Il se détourna de l’affiche et fit un pas vers le porche. Quelqu’un le frôla du coude : c’était le curé de La Garde, qui sortait de la cure, un ostensoir à la main, et s’acheminait aussi vers l’église. Jean salua. Le pasteur dévisagea ce paroissien, dont la figure ne lui était pas familière… Et, brusquement :
– Mais c’est Jean Garric, de La Capelle, le farinel des Anguilles ! s’écria-t-il gaiement.
– En effet, monsieur le curé, fit le jeune homme, rougissant et saluant de nouveau.
Ce curé de La Garde, petit, replet et rubicond, trottinant menu, les yeux très vifs, mais très bons derrière ses lunettes bleues et sous sa belle auréole de cheveux blancs, n’était autre, on s’en souvient, que l’abbé Reynès, l’ancien desservant de La Capelle, bien connu de Jean, mais que le farinel des Anguilles n’avait pas rencontré le soir où, en toute hâte, la Pierrille l’avait fait appeler auprès de son mari malade.
– Tu viens à la grand’messe, Jeantou ; c’est bien. On n’est donc pas tous des païens, à ce moulin des Anguilles ? Tu ne ressembles pas à ton maître Pierril ? Il est vrai que celui-là, j’ai eu occasion de lui nettoyer un peu l’âme, récemment ; mais il y a fallu de l’aide, une bonne congestion pulmonaire… Il est guéri, n’est-ce pas ?
– Presque, monsieur le curé.
– Tu me feras le plaisir, Jean, de venir te chauffer un peu, au presbytère, entre la messe et vêpres… Si, si, j’y tiens, insista-t-il en voyant le jeune homme hésiter… Nous parlerons de tes parents, de nos amis de La Capelle… Et puis, j’ai un service à te demander, oui, un service… Ainsi donc, à tout à l’heure… Et que j’entende un peu ta voix au Gloria et au Credo…
Ils se quittèrent au seuil de l’église, après que le prêtre, de ses doigts trempés au bénitier, eut effleuré ceux de son jeune paroissien.
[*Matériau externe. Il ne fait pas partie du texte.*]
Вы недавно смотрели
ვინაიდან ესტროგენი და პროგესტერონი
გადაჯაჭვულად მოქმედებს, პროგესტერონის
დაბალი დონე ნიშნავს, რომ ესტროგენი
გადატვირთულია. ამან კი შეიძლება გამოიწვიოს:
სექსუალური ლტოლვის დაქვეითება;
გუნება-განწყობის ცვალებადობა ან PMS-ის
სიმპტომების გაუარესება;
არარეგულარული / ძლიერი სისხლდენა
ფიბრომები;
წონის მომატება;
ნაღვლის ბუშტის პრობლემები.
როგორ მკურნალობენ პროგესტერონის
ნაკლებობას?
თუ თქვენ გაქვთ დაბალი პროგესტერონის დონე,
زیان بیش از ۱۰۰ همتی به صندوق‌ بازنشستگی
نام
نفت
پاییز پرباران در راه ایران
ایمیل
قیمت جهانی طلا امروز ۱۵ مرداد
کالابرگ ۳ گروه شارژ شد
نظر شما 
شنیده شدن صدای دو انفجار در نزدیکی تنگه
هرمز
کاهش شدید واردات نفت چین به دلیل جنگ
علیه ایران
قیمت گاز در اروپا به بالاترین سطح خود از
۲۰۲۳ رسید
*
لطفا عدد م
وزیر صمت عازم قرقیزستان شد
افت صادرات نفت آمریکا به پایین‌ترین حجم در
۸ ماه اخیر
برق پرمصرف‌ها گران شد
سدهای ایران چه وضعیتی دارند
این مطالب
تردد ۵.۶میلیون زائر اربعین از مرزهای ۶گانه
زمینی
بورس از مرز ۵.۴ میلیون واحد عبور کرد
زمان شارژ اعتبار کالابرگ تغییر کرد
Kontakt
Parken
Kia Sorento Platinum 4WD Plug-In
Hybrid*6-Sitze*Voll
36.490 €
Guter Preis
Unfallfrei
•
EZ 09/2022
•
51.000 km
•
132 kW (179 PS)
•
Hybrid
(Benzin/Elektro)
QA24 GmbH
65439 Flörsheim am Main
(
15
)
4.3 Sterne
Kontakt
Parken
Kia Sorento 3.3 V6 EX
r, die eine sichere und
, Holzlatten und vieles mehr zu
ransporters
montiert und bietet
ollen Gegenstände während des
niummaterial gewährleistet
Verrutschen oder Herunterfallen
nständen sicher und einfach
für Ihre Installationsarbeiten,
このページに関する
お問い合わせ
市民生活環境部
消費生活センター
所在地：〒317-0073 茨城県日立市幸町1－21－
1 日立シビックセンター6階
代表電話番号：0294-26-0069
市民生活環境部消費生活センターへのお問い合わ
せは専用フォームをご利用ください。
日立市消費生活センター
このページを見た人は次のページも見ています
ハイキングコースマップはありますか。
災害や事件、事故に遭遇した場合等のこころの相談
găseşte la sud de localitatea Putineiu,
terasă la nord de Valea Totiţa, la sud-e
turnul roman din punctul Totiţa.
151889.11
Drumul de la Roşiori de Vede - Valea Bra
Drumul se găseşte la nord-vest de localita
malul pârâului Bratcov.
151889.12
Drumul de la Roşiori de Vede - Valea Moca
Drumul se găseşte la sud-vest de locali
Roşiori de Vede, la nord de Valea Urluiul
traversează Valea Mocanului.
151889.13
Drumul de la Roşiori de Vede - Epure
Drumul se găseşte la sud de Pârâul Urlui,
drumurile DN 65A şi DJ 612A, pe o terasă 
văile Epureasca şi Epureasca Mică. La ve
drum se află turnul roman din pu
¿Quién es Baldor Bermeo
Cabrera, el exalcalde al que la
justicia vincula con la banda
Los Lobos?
Jean n’avait pas osé répondre par un refus à l’invitation de l’abbé Reynès ; mais cette visite à la cure l’effrayait un peu. Bien que croyant et pratiquant, il n’avait jamais été à son aise avec les curés. Un prêtre l’intimidait étrangement ; et il se rappelait que, tout enfant, l’abbé Reynès, qui entrait quelquefois chez ses parents, sans façon, comme il entrait partout, n’était point parvenu à l’apprivoiser, ni même à lui faire quitter, pour le venir chercher un sou ou une image, le coin entre la pendule et l’armoire où il s’allait cacher dès qu’il apercevait une soutane sur le chemin… Il aimait bien l’abbé Reynès, pourtant, qui l’avait baptisé et lui avait enseigné sa religion ; il le vénérait, mais il le craignait aussi… Que pouvait-il lui vouloir ? Un service ?… Le farinel des Anguilles était-il en mesure de rendre un service à M. le curé de La Garde ? N’était-ce pas là un prétexte pour lui parler de Pierril, de Mion peut-être ?… Si le curé se doutait déjà de son aventure ! L’ignorât-il, comment la lui cacher à travers une conversation où le prêtre aurait sur son rustique interlocuteur la supériorité du savoir, de l’expérience, de la pratique de son ministère surtout ?… Ne serait-ce pas presque comme au confessionnal ?…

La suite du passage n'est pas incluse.